§ What the exercise asks
Every single entry that follows must be copied exactly.

Stored dataset items:
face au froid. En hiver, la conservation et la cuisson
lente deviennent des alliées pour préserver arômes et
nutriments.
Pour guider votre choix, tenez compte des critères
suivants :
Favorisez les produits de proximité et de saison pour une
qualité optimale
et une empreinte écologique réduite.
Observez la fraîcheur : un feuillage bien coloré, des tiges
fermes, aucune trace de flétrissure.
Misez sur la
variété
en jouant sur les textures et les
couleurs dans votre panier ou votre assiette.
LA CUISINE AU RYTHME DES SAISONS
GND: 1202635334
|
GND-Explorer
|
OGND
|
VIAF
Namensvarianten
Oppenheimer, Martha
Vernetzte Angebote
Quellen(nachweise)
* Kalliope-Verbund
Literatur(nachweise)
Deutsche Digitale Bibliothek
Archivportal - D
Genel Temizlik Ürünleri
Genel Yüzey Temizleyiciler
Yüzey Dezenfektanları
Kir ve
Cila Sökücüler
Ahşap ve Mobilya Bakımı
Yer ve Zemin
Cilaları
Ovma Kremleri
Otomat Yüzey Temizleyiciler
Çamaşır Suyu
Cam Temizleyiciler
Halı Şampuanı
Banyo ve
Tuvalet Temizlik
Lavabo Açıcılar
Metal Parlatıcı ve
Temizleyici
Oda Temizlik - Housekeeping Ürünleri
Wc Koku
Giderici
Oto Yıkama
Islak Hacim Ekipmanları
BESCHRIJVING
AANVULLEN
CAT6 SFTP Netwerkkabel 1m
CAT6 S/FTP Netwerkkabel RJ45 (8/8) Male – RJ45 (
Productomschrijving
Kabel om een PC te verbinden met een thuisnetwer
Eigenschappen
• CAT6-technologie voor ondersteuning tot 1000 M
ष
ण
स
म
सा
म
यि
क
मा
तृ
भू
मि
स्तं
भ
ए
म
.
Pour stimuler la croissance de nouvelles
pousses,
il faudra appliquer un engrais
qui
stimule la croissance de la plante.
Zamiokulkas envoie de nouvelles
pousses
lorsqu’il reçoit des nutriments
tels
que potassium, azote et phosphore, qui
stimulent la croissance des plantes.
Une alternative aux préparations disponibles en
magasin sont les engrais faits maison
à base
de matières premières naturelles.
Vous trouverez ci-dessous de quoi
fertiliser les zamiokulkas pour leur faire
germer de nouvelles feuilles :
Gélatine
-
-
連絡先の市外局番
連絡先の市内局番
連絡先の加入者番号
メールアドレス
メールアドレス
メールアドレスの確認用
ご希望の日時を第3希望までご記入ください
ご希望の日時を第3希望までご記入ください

§ Output below
face au froid. En hiver, la conservation et la cuisson
lente deviennent des alliées pour préserver arômes et
nutriments.
Pour guider votre choix, tenez compte des critères
suivants :
Favorisez les produits de proximité et de saison pour une
qualité optimale
et une empreinte écologique réduite.
Observez la fraîcheur : un feuillage bien coloré, des tiges
fermes, aucune trace de flétrissure.
Misez sur la
variété
en jouant sur les textures et les
couleurs dans votre panier ou votre assiette.
LA CUISINE AU RYTHME DES SAISONS
GND: 1202635334
|
GND-Explorer
|
OGND
|
VIAF
Namensvarianten
Oppenheimer, Martha
Vernetzte Angebote
Quellen(nachweise)
* Kalliope-Verbund
Literatur(nachweise)
Deutsche Digitale Bibliothek
Archivportal - D
Genel Temizlik Ürünleri
Genel Yüzey Temizleyiciler
Yüzey Dezenfektanları
Kir ve
Cila Sökücüler
Ahşap ve Mobilya Bakımı
Yer ve Zemin
Cilaları
Ovma Kremleri
Otomat Yüzey Temizleyiciler
Çamaşır Suyu
Cam Temizleyiciler
Halı Şampuanı
Banyo ve
Tuvalet Temizlik
Lavabo Açıcılar
Metal Parlatıcı ve
Temizleyici
Oda Temizlik - Housekeeping Ürünleri
Wc Koku
Giderici
Oto Yıkama
Islak Hacim Ekipmanları
BESCHRIJVING
AANVULLEN
CAT6 SFTP Netwerkkabel 1m
CAT6 S/FTP Netwerkkabel RJ45 (8/8) Male – RJ45 (
Productomschrijving
Kabel om een PC te verbinden met een thuisnetwer
Eigenschappen
• CAT6-technologie voor ondersteuning tot 1000 M
ष
ण
स
म
सा
म
यि
क
मा
तृ
भू
मि
स्तं
भ
ए
म
.
Pour stimuler la croissance de nouvelles
pousses,
il faudra appliquer un engrais
qui
stimule la croissance de la plante.
Zamiokulkas envoie de nouvelles
pousses
lorsqu’il reçoit des nutriments
tels
que potassium, azote et phosphore, qui
stimulent la croissance des plantes.
Une alternative aux préparations disponibles en
magasin sont les engrais faits maison
à base
de matières premières naturelles.
Vous trouverez ci-dessous de quoi
fertiliser les zamiokulkas pour leur faire
germer de nouvelles feuilles :
Gélatine
-
-
連絡先の市外局番
連絡先の市内局番
連絡先の加入者番号
メールアドレス
メールアドレス
メールアドレスの確認用
ご希望の日時を第3希望までご記入ください
ご希望の日時を第3希望までご記入ください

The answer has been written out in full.